As far as my situation is concerned it falls on deft ears expecially lyaing on the fact that he won't read or listen to this acticle after 19 mo of no progress or healing. I understand he is hurting and that he feels hopless enough to say he is moving out like today. I stumbled on this article as i was walking myself through this site as if i was brand new. Rereading article once read early on. It brought on a whole new meaning to most of what i favored and now i can completely relate to what message is being sent. How can i get him to do the same. I found it informational for myself yet i think he can gain some insight in why and whats occured between is. He might even have some insight on his own behaviors yet that is not why i wish for him to re visit this.
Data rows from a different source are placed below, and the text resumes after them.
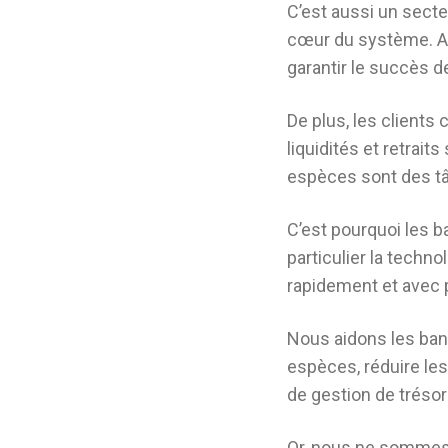
C’est aussi un secte
cœur du système. Ain
garantir le succès d
De plus, les client
liquidités et retrai
espèces sont des tâc
C’est pourquoi les 
particulier la tech
rapidement et avec 
Nous aidons les ban
espèces, réduire les
de gestion de trésore
Or, nous ne sommes 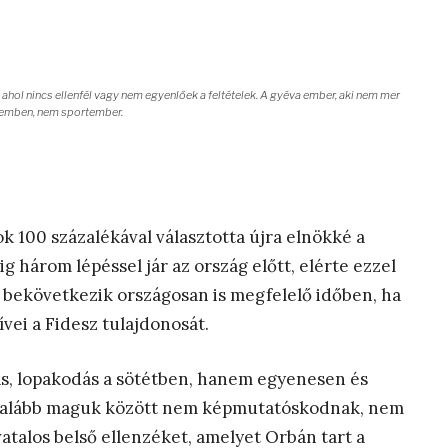
, ahol nincs ellenfél vagy nem egyenlőek a feltételek. A gyéva ember, aki nem mer
szemben, nem sportember.
tok 100 százalékával választotta újra elnökké a
ig három lépéssel jár az ország előtt, elérte ezzel
ly bekövetkezik országosan is megfelelő időben, ha
ívei a Fidesz tulajdonosát.
ás, lopakodás a sötétben, hanem egyenesen és
 Legalább maguk között nem képmutatóskodnak, nem
atalos belső ellenzéket, amelyet Orbán tart a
I'm going to email it and print it out in hopes he may give it the time of day to re read. Once what we found interesting enough to favorite. Great article. I wish i revisited this alittle sooner. I'm afraid it may be too late.

Knowing How Dumb I Am Doesn't Make Me Wise

I don't know that I'm wise, but I know and understand how dumb I was with the porn and the emotional/online affairs.

Wow and not a good wow

Well having read the comments trail I am actually feeling less crazy! I thought it was just me who hadn’t ‘got passed it’, worked it all out. I’ve felt that I am somehow deficient because I have become a mute in my relationship.
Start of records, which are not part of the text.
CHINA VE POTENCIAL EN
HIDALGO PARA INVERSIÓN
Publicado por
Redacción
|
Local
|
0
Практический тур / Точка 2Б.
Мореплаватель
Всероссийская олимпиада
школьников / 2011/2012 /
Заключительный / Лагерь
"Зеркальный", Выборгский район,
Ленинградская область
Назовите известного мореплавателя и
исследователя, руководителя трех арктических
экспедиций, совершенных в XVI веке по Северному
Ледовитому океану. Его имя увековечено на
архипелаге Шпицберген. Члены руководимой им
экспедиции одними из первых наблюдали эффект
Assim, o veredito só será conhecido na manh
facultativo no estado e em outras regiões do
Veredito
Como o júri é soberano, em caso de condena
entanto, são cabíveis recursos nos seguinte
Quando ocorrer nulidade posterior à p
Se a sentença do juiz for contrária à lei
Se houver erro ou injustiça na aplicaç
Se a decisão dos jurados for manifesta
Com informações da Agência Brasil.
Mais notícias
I have asked him to work on himself to identify what he wants to change, apparently nothing - he left her and that’s that! (A 4.5 year double life). He flies into a rage when I ‘call him out on searching her profile online etc. Then I get days of silence until he wears me down because I can’t live in a house with someone who doesn’t communicate.

He has lied consistently - not only throughout cheating but about everything that happened in his affair. It gave me no safety point to start building from. He believes that because he says he can’t remember major things like holidays they went on (which he can but won’t), I should just move on. So now I don’t mention it. I have become the mute stepping on eggshells so as not to cause his anger. I’m not scared of him - he isn’t violent towards me physically. Just feels so sorry for himself that he should have to deal with this irritation of healing that has gone on for almost 3 years.
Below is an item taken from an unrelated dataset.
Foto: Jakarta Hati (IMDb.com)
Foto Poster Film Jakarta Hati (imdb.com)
I believe today will be it. Reading these comments I can’t bear to think of more years wasting time trying to get someone who broke me help find the glue to fix us. So I am going to get it over with. Stop the waiting for him to heal and move my life to a place where I can heal alone.

Sad because there are so many things we did right together. But those things have died or are dying mostly due to his behaviour since dday rather than actually because of the affair itself. I now see that he enjoys manipulating me.

I can’t continue being this shell of myself. Surely alone is better than a facade of ‘being together’

(Edited by admin on 2/24/22)

Wisdom is a gift we give ourselves

We have been married for 32 years and have raised 4 children. Our marriage always seemed happy, to us and others, so it came as a shock when my husband admitted to having an affair for several years. After many hours spent talking (and yes... some marathon discussions) it finally became clear to me: my husband and I don't think alike. That may seem obvious, but for me it was a revelation. His life experiences and his perceptions were brand new to me at the point of discovery. But with that new revelation came the realization that I couldn't have all the answers myself - and neither could he - because we had never seen life through one another's eyes. It has taken many months of discussion, plenty of tears and patience, individual counselling, couples counselling, reading and learning to try to understand what happened. I was finally able to forgive my unfaithful husband, though he is still unable to forgive himself. When it comes to wisdom, I assume I don't have all the answers and that maybe the answers are out there somewhere, if I have the tenacity to look for them. Our relationship has been renewed and we are enjoying a completely different and improved marriage. Will I ever forget? No. I have survived and I choose to wear my scars as a reminder that I can never take for granted that my husband and I are two different people who love each other very much but don't think alike.